Whether buying property is a good investment in New Zealand depends on a number of factors, including location, property type, and the current market conditions. Generally, investing in property in New Zealand can be a good long-term investment, especially if you purchase in a growing area with strong demand for housing.

Common Property Types in New Zealand

The most common property types in New Zealand include detached houses, townhouses and apartments. There are also a significant number of rural properties, including farmland and lifestyle blocks, which are popular with people looking for a more rural lifestyle. Additionally, there are many villas, both standalone and attached, which are popular with retirees and those looking for a low maintenance property.
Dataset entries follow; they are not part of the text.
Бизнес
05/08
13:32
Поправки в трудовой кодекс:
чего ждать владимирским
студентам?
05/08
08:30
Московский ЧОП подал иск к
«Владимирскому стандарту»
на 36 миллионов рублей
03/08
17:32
Land only is also a common property type, particularly for people looking to build their dream home.

Typical House Buying Procedure in New Zealand

  • Find a property: Browse online or through real estate agents to find a suitable property.
  • Inspection: A building inspection is recommended to assess the condition of the property.
  • Make an offer: Make an offer on the property, usually through the real estate agent.
  • Agreement in Principle (AIP): Obtain an Agreement in Principle, which is a pre-approval for a mortgage from a lender.
  • Legal representation: Hire a lawyer to review the sale and purchase agreement, title, and other legal documents.
  • Exchange contracts: Exchange contracts with the seller, usually through a lawyer.
  • Loan Approval: Obtain loan approval from a lender.
  • Settlement: Settle the sale and transfer ownership, usually through a lawyer.
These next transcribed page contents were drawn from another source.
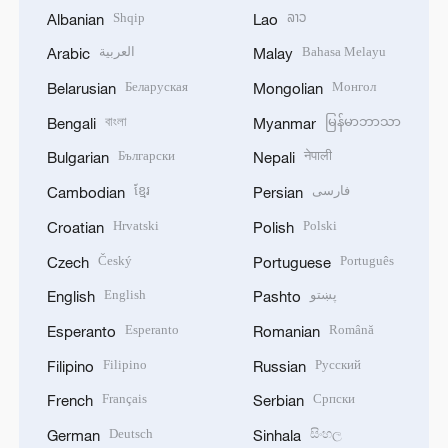
Shqip
ລາວ
Albanian
Lao
العربية
Bahasa Melayu
Arabic
Malay
Беларуская
Монгол
Belarusian
Mongolian
বাংলা
မြန်မာဘာသာ
Bengali
Myanmar
Български
नेपाली
Bulgarian
Nepali
ខ្មែរ
فارسی
Cambodian
Persian
Hrvatski
Polski
Croatian
Polish
Český
Português
Czech
Portuguese
English
پښتو
English
Pashto
Esperanto
Română
Esperanto
Romanian
Filipino
Русский
Filipino
Russian
Français
Српски
French
Serbian
Deutsch
සිංහල
German
Sinhala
Finding a Reputable Lawyer in New Zealand

  • Ask for referrals: Ask friends, family, or real estate agents for referrals to reputable lawyers.
  • Check qualifications: Ensure the lawyer is qualified and registered with the New Zealand Law Society.
  • Fees: Lawyers usually charge an hourly rate, which can range from $200 to $500.
  • Contact details: Visit the New Zealand Law Society website (www.lawsociety.org.nz) for a directory of registered lawyers.

Pitfalls and Problems

  • Limited knowledge of the local property market: Expats may be unfamiliar with the local property market, which can lead to making mistakes in the buying process.
  • Cultural differences: Expats may be unfamiliar with the local customs and legal procedures, which can lead to misunderstandings.
  • Hidden costs: Expats may be unaware of additional costs such as legal fees, building inspections, and loan costs.

Purchasing Property Through a Company in New Zealand

  • It is possible to purchase property through a company in New Zealand.
  • Advantages: Purchasing through a company can offer tax benefits, liability protection, and privacy.
  • Disadvantages: Setting up a company can be complex and expensive, and there may be restrictions on selling or transferring ownership.